As readers of the Semi-Spew could guess, I don't disagree. I don't think there is a single best way to promote one's work. I use a portfolio approach (or a shotgun approach), where I try to share my stuff in a variety of ways. Sure, I tweet and I blog (the twitter conversation sure pooh-poohed blogs, but the Semi-Spew and posts I put up elsewhere certainly get more eyeballs than most academic articles). But I also do conventional media, appear at conferences, give talks, chat folks up.
My list of things I don't do to self-promote is easier to write than the stuff that I do.
1. I don't email blast folks about what I have been doing.I don't regard email as a broadcasting system, but as a way to communicate professional and/or personally with individuals and small groups about stuff. But mostly not self-promotion. Sure, I do inform some folks about things I am doing via email, but that is mostly chit-chat and not efforts to get folks to read my stuff.
Why seek to share one's stuff? Fortune and glory, kid, fortune and glory. Actually, no. For younger folks, it is about survival--that tenure letters, invitations to workshops and small conferences, networking opportunities all are better if folks know who you are and what you are doing. For older folks like myself, who have few moves left and no more promotions, it is something else. For me, as I receive government money for my salary and for my grants, I feel obligated to disseminate my work (many grants require "knowledge mobilization plans).
Most importantly, as a scholar, I feel that it is not enough to "create knowledge" (that high falutin' phrase always triggers me a smidge)--that once one has an idea, part of the job is to share it. With students, with peers, with relevant audiences.
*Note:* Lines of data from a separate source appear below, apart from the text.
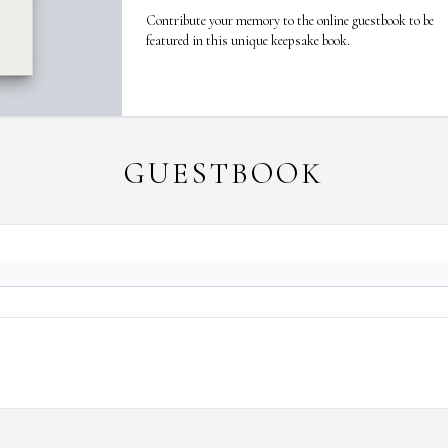
Contribute your memory to the online guestbook to be
featured in this unique keepsake book.
GUESTBOOK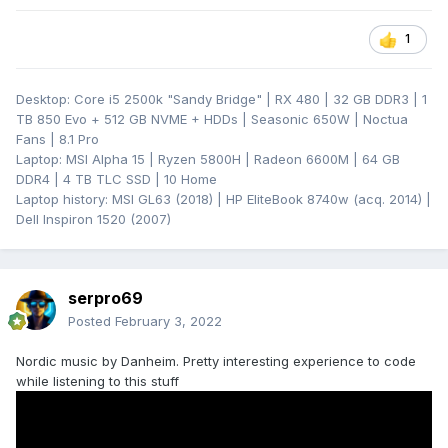
1
Desktop: Core i5 2500k "Sandy Bridge" | RX 480 | 32 GB DDR3 | 1
TB 850 Evo + 512 GB NVME + HDDs | Seasonic 650W | Noctua
Fans | 8.1 Pro
Laptop: MSI Alpha 15 | Ryzen 5800H | Radeon 6600M | 64 GB
DDR4 | 4 TB TLC SSD | 10 Home
Laptop history: MSI GL63 (2018) | HP EliteBook 8740w (acq. 2014) |
Dell Inspiron 1520 (2007)
serpro69
Posted
February 3, 2022
Nordic music by Danheim. Pretty interesting experience to code
while listening to this stuff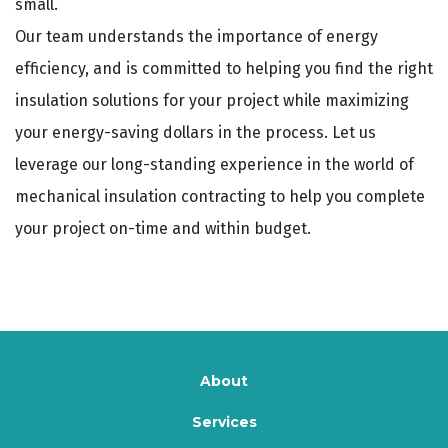
small.
Our team understands the importance of energy
efficiency, and is committed to helping you find the right
insulation solutions for your project while maximizing
your energy-saving dollars in the process. Let us
leverage our long-standing experience in the world of
mechanical insulation contracting to help you complete
your project on-time and within budget.
About
Services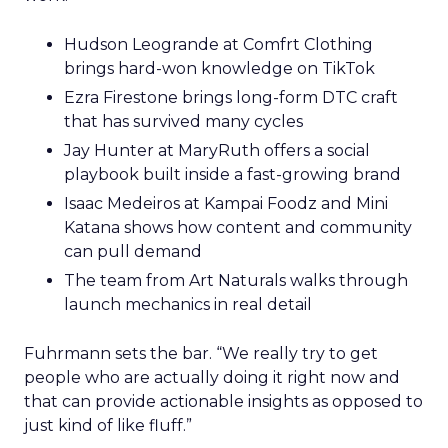
Hudson Leogrande at Comfrt Clothing
brings hard-won knowledge on TikTok
Ezra Firestone brings long-form DTC craft
that has survived many cycles
Jay Hunter at MaryRuth offers a social
playbook built inside a fast-growing brand
Isaac Medeiros at Kampai Foodz and Mini
Katana shows how content and community
can pull demand
The team from Art Naturals walks through
launch mechanics in real detail
Fuhrmann sets the bar. “We really try to get
people who are actually doing it right now and
that can provide actionable insights as opposed to
just kind of like fluff.”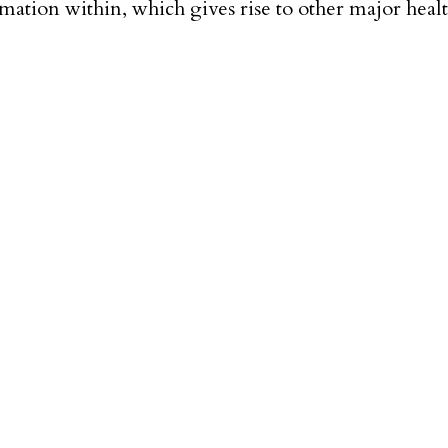
ation within, which gives rise to other major health i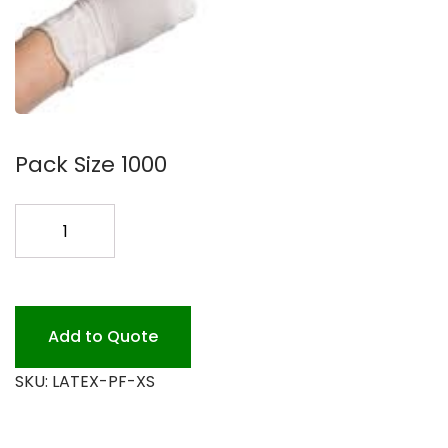
Pack Size 1000
LATEX
X-
SMALL
GLOVE
P.F.
Add to Quote
1M
SKU:
LATEX-PF-XS
quantity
So, it is not just about self-interest but about identity, obligation and norms. It really is in the job title: professor. To profess means to say or to declare (the online definitions then include "sometimes falsely" which is not supposed to be what professors do). Our job is to learn and then to share what we learn. So, self-promotion is not just about advancing one's career, although that is certainty part of it, but it is also about doing the job.
There is much one can say about this basic challenge--that academic work does not speak for itself--so this conversation will continue. The one thing I would add is that it is not just about self-promotion but other-promotion. I don't read as much as I should, but when I find stuff that I like, that impacts me, I do promote it. Especially, these days, if the work is by folks who are underrepresented. Hence my lists of best books that often tend to be focused on the contributions of female scholars.
Can there be such a thing as too much self-promotion? Probably, but the current debate suggests that the bigger problem is too little self-promotion.
Whether the meaning of professing encompasses self-promotion or not, I agree with the gist of Steve's post. Allowing your work to be "discovered" may have sufficed in the genteel days of Ivy academia in the 19th or early 20th centuries, it hasn't for some time. Not only do the careers (read job trajectories) of individual scholars depend on being known (perhaps more as name recognition than for the substance of one's work), the fortunes of their institutions do as well. Reputational indeces redound to the institution's standing and institutions reward individual academics for their contributions to good reputation scores.